(DATA FOR THE TASK Opens)

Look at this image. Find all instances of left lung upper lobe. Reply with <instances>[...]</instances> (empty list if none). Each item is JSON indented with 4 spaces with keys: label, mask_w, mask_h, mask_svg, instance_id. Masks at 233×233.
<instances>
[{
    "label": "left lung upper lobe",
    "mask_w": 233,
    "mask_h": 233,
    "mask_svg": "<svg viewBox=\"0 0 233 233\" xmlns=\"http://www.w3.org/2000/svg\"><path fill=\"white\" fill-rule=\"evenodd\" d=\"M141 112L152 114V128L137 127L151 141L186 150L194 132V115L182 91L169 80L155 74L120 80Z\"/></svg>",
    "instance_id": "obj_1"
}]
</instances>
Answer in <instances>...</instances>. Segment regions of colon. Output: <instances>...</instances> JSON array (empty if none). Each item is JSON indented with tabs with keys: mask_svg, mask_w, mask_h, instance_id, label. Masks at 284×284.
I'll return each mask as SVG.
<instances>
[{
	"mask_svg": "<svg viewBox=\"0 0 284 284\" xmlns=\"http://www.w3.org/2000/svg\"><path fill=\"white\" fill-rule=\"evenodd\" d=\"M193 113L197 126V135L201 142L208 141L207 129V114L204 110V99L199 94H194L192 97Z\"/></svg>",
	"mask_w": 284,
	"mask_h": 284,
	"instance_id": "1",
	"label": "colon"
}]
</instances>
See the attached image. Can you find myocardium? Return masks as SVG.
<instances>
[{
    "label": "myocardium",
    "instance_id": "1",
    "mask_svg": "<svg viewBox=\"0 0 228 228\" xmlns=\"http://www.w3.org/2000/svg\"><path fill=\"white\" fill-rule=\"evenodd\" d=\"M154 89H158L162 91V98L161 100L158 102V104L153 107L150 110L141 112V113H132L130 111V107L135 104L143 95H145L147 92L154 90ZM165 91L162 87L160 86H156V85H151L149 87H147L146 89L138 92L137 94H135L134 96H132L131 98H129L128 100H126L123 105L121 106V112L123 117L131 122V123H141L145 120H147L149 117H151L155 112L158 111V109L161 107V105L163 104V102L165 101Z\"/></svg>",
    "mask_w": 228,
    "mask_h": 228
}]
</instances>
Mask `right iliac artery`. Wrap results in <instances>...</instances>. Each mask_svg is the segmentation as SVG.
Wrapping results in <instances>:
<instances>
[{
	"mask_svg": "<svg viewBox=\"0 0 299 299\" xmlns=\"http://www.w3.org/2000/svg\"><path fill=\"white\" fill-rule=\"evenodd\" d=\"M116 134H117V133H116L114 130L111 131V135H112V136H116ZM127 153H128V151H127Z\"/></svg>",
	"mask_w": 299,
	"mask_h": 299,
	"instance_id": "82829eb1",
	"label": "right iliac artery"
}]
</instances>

(DATA FOR THE TASK Closes)

*WHAT IS BEING ASKED:* Would you restate word for word every line from the one holding "segmentation as SVG." to the end of the entries, both ends included?

*TASK RESPONSE:*
Mask `right iliac artery`. Wrap results in <instances>...</instances>. Each mask_svg is the segmentation as SVG.
Wrapping results in <instances>:
<instances>
[{
	"mask_svg": "<svg viewBox=\"0 0 299 299\" xmlns=\"http://www.w3.org/2000/svg\"><path fill=\"white\" fill-rule=\"evenodd\" d=\"M116 134H117V133H116L114 130L111 131V135H112V136H116ZM127 153H128V151H127Z\"/></svg>",
	"mask_w": 299,
	"mask_h": 299,
	"instance_id": "82829eb1",
	"label": "right iliac artery"
}]
</instances>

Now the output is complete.